> [Work order]
With pictures excluded, give again exactly the lines running from the one holding "O seu endereço de e-mail não será publicado." through the end of the listing below.

━━ Information given

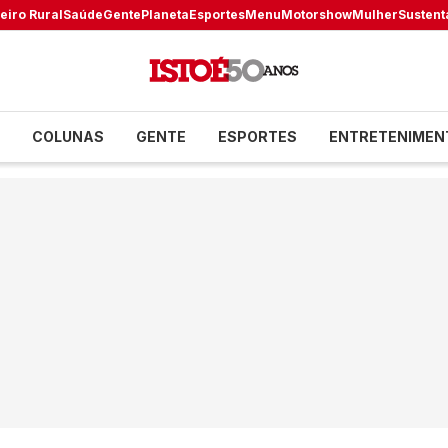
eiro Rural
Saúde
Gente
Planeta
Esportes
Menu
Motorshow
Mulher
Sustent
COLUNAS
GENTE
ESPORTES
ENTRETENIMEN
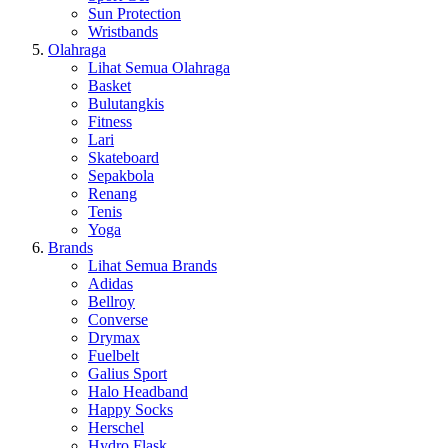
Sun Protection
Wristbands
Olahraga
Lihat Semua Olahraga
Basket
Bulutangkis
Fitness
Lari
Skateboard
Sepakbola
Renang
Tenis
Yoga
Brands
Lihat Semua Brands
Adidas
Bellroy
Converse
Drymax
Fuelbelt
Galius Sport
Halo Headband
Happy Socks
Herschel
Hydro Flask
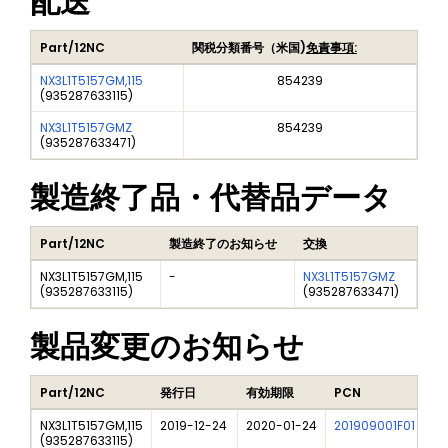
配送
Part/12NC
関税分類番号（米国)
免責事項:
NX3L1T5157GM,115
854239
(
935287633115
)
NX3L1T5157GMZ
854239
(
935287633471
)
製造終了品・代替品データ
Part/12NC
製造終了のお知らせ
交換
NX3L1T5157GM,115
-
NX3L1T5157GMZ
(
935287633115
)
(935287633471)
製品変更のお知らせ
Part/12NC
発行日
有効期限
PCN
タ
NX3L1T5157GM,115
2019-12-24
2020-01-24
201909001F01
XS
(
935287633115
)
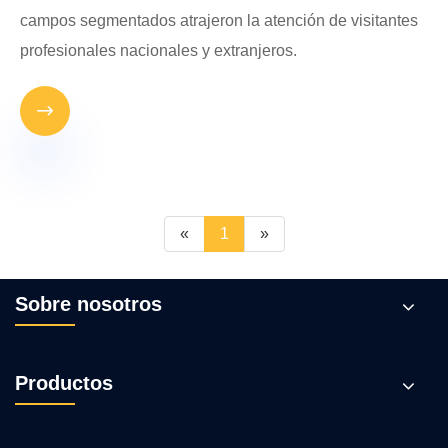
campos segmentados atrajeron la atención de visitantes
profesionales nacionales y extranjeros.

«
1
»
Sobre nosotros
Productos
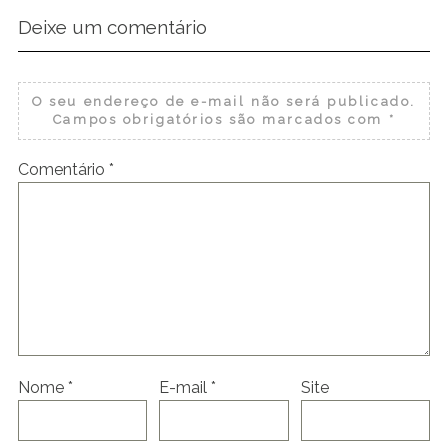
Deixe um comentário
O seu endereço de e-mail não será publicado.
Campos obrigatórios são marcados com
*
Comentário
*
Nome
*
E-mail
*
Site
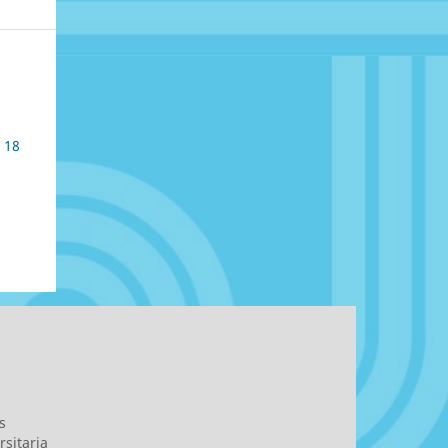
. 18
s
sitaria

━━━━

> [Response]
O seu endereço de e-mail não será publicado.
Campos obrigatórios são marcados com
*
Comentário
*
Nome
*
E-mail
*
Site
. 18
s
sitaria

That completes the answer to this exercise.